[Stored items]

* * * * *

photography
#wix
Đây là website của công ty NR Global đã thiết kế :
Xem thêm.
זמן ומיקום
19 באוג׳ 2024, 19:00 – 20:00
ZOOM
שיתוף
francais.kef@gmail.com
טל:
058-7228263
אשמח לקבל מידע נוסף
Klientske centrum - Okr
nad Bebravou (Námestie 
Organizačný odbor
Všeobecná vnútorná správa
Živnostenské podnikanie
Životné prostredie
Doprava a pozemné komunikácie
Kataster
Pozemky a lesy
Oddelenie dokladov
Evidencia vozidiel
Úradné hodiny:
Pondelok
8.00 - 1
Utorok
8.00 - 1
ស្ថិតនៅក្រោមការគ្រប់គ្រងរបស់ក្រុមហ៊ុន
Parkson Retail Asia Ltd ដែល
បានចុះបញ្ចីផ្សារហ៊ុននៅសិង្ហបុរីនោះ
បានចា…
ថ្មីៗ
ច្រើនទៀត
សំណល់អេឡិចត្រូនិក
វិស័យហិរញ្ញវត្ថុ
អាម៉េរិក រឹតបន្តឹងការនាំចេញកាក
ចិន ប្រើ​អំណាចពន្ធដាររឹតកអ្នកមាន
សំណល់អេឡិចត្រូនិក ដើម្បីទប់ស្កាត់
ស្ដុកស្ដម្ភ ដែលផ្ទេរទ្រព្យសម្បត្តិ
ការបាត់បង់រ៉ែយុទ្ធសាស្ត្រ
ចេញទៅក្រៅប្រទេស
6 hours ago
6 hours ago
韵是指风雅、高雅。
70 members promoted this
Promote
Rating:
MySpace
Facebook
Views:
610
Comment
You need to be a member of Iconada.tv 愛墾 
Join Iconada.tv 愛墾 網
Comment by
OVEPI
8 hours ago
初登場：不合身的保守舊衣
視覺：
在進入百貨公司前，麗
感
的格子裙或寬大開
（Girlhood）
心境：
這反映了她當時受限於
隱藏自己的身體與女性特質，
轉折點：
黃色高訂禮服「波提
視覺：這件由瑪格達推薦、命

* * * * *

# The task
Nothing in the data above may be skipped; repeat it all exactly.

# Answer section
photography
#wix
Đây là website của công ty NR Global đã thiết kế :
Xem thêm.
זמן ומיקום
19 באוג׳ 2024, 19:00 – 20:00
ZOOM
שיתוף
francais.kef@gmail.com
טל:
058-7228263
אשמח לקבל מידע נוסף
Klientske centrum - Okr
nad Bebravou (Námestie 
Organizačný odbor
Všeobecná vnútorná správa
Živnostenské podnikanie
Životné prostredie
Doprava a pozemné komunikácie
Kataster
Pozemky a lesy
Oddelenie dokladov
Evidencia vozidiel
Úradné hodiny:
Pondelok
8.00 - 1
Utorok
8.00 - 1
ស្ថិតនៅក្រោមការគ្រប់គ្រងរបស់ក្រុមហ៊ុន
Parkson Retail Asia Ltd ដែល
បានចុះបញ្ចីផ្សារហ៊ុននៅសិង្ហបុរីនោះ
បានចា…
ថ្មីៗ
ច្រើនទៀត
សំណល់អេឡិចត្រូនិក
វិស័យហិរញ្ញវត្ថុ
អាម៉េរិក រឹតបន្តឹងការនាំចេញកាក
ចិន ប្រើ​អំណាចពន្ធដាររឹតកអ្នកមាន
សំណល់អេឡិចត្រូនិក ដើម្បីទប់ស្កាត់
ស្ដុកស្ដម្ភ ដែលផ្ទេរទ្រព្យសម្បត្តិ
ការបាត់បង់រ៉ែយុទ្ធសាស្ត្រ
ចេញទៅក្រៅប្រទេស
6 hours ago
6 hours ago
韵是指风雅、高雅。
70 members promoted this
Promote
Rating:
MySpace
Facebook
Views:
610
Comment
You need to be a member of Iconada.tv 愛墾 
Join Iconada.tv 愛墾 網
Comment by
OVEPI
8 hours ago
初登場：不合身的保守舊衣
視覺：
在進入百貨公司前，麗
感
的格子裙或寬大開
（Girlhood）
心境：
這反映了她當時受限於
隱藏自己的身體與女性特質，
轉折點：
黃色高訂禮服「波提
視覺：這件由瑪格達推薦、命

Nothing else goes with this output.